I attended the How to Write APIs That Will Stand the Test of Time session on the last day of JavaOne 2006. The speakers were from the NetBeans team and they stated that everyone is in the API business. Today a typical application is not build but assembled with a hodgepodge of open source projects, each with its own API. Since these guys are from the NetBeans team they recommended that a application be broken down into modular chunks, a la NetBeans modules or Eclipse Plug-ins. If your application is broken down into modular chunks then each module can have a separate team, life cycle, and/or schedule. This approach require a dependency management and I feel that this advice only works if you application is complex and your development team large.

An API is used to communicate not with the machine but with people, albeit developers. We all know that an API is a contract between the service and the client. The speakers said that an API is more than a contract, it is a promise. As a developer you need to make an API, as a promise, that you can keep.

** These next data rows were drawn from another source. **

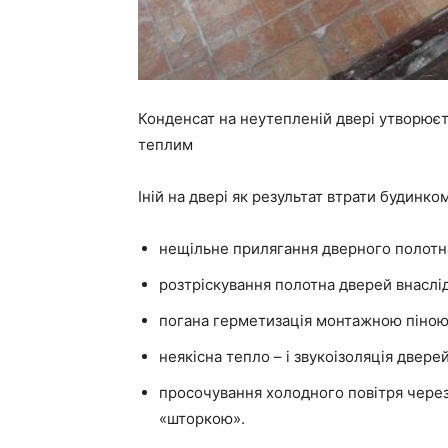
Конденсат на неутепленій двері утворюєт
теплим
Іній на двері як результат втрати будинко
нещільне прилягання дверного полотна
розтріскування полотна дверей внаслі
погана герметизація монтажною піною п
неякісна тепло – і звукоізоляція двере
просочування холодного повітря через
«шторкою».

Here are some quick tips from this session. Do not expose more than you have to. Factory methods gives you more freedom, because you are not tied to a specific implementation. Avoid calling foreign code in critical sections. An API is not just a method signature, it is a contract. Design to last.

Personally, I believe that a good API is one that is not noticed, that is not intrusive, that is self descriptive,that rolls of the tongue, and doesn’t require me to remember anything useless or require me to bend backwards to use.